For an unhurried lunch out of the downtown fray, it’s The Mad Platter in Germantown. My long legs ache for better chairs, but the pasta dish is a long-time favorite and their soups satisfy.

Husk is a must to show off your foodie-ness. Avoid lunching on warm days, though; the sun through the windows is toasty and will distract you from the burger and fries. The burger doesn’t just have bacon on top; the salty goodness is ground into the meat. Inspired.

Etch is my all-time personal favorite for an important lunch or dinner. If you want to impress with innovation, Deb Paquette’s layers of flavor and innovative ingredients never disappoint. Lunch service lately has been unusually slow; yet even that won’t dissuade my visits. Always start with the roasted cauliflower to share. Your guests will thank you. Take time to savor your experience and you’ll be back often.
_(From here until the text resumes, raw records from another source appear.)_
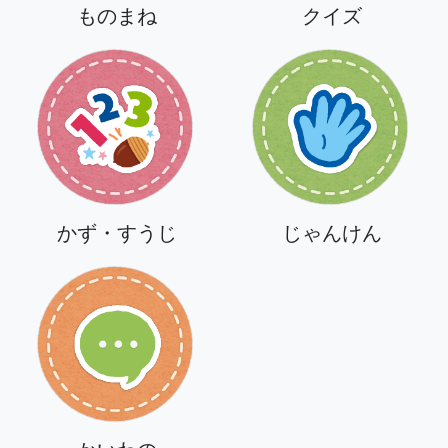
ものまね
クイズ
かず・すうじ
じゃんけん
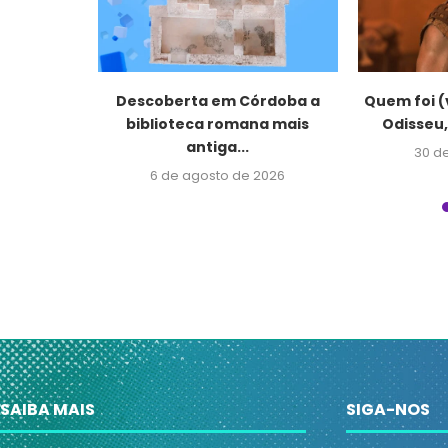
mento de
Descoberta em Córdoba a
Quem foi 
fúgio:...
biblioteca romana mais
Odisseu,
antiga...
026
30 de
6 de agosto de 2026
SAIBA MAIS
SIGA-NOS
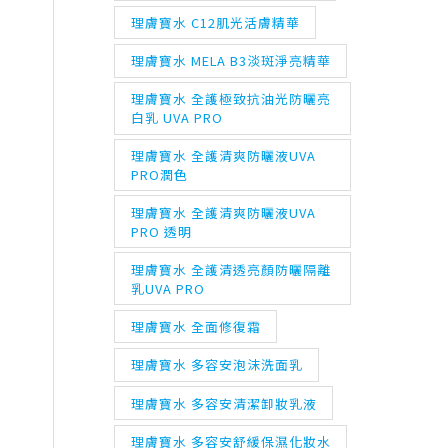
理膚寶水 C12肌光活膚精華
理膚寶水 MELA B3淡斑淨亮精華
理膚寶水 全護極致抗油光防曬亮
白乳 UVA PRO
理膚寶水 全護清爽防曬液UVA
PRO潤色
理膚寶水 全護清爽防曬液UVA
PRO 透明
理膚寶水 全護清透亮顏防曬隔離
乳UVA PRO
理膚寶水 全面修復霜
理膚寶水 多容安泡沫洗面乳
理膚寶水 多容安清潔卸妝乳液
理膚寶水 多容安舒緩保濕化妝水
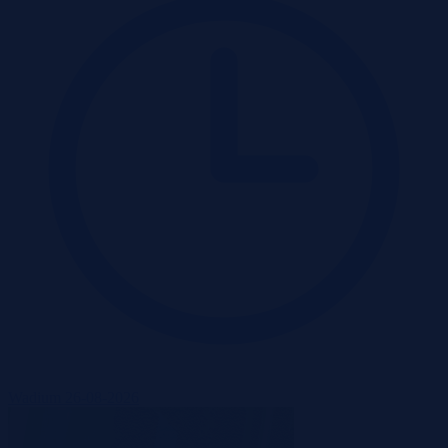
Wadium 26-08-2026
If you want to see and be seen, I recommend Bricktop’s on West End every time. Full and boisterous, this won’t be where you have an intimate conversation. This is the place to people-watch, surreptitiously of course. The gazpacho is my favorite thing about the return of warm-weather menus.

Head to The Palm for quiet talk. Its impeccable service lets you focus on building that business relationship. It’s great for folks visiting as well, and you’re in the heart of the downtown scene if you want to go somewhere else for drinks and music.
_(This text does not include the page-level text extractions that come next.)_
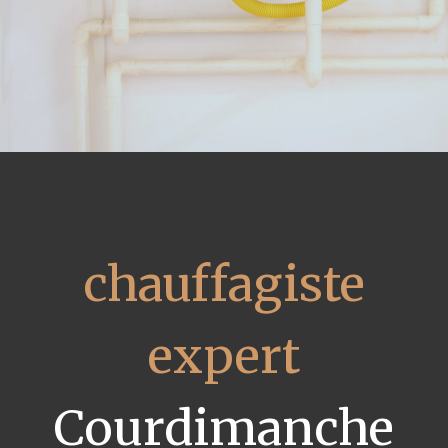
chauffagiste
expert
Courdimanche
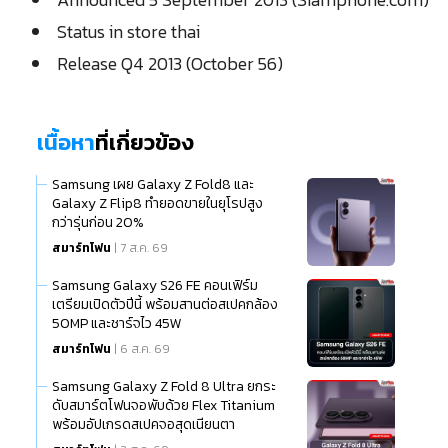
Status in store thai
Release Q4 2013 (October 56)
เนื้อหา
ที่เกี่ยวข้อง
Samsung เผย Galaxy Z Fold8 และ
Galaxy Z Flip8 ทำยอดขายในยุโรปสูง
กว่ารุ่นก่อน 20%
สมาร์ทโฟน
| 7 ส.ค. 69
Samsung Galaxy S26 FE คอนเฟิร์ม
เตรียมเปิดตัวปีนี้ พร้อมสานต่อสเปคกล้อง
50MP และชาร์จไว 45W
สมาร์ทโฟน
| 6 ส.ค. 69
Samsung Galaxy Z Fold 8 Ultra ยกระ
ดับสมาร์ตโฟนจอพับด้วย Flex Titanium
พร้อมอัปเกรดสเปคจอสุดเนียนตา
Midtown Café is not someplace I go regularly, but colleagues swear it’s a business-lunch experience that consistently achieves the right balance. It’s always full, so they must be right.

Noshville Midtown is the place for breakfast, especially if there’s a government bigwig you want to run into. During legislative session, the booths are packed with elected officials filling up on bagels, pancakes and the best oatmeal around.

For coffee, I’d bypass the chains for CREMA on Hermitage. It’s a bit rustic in décor, but the drinks and friendly staff and patrons make it a comfortable spot for a quick connect or leisurely conversation to catch up.

Finally, for LA-trendy, hop over to Pinewood Social in the Trolley Barns. It offers at least four different experiences: couches for web-surfing, coffee-drinking casual, a bar where single diners congregate and network, booths for those wanting to eat and meet, and even a fully served bowling alley. You have to experience it to believe that, yes, bowling can serve as a great business-meal setting.

What are your favorites? HerSavvy would love to know!

Get out and discover Nashville, people. There’s a lot out there to enjoy!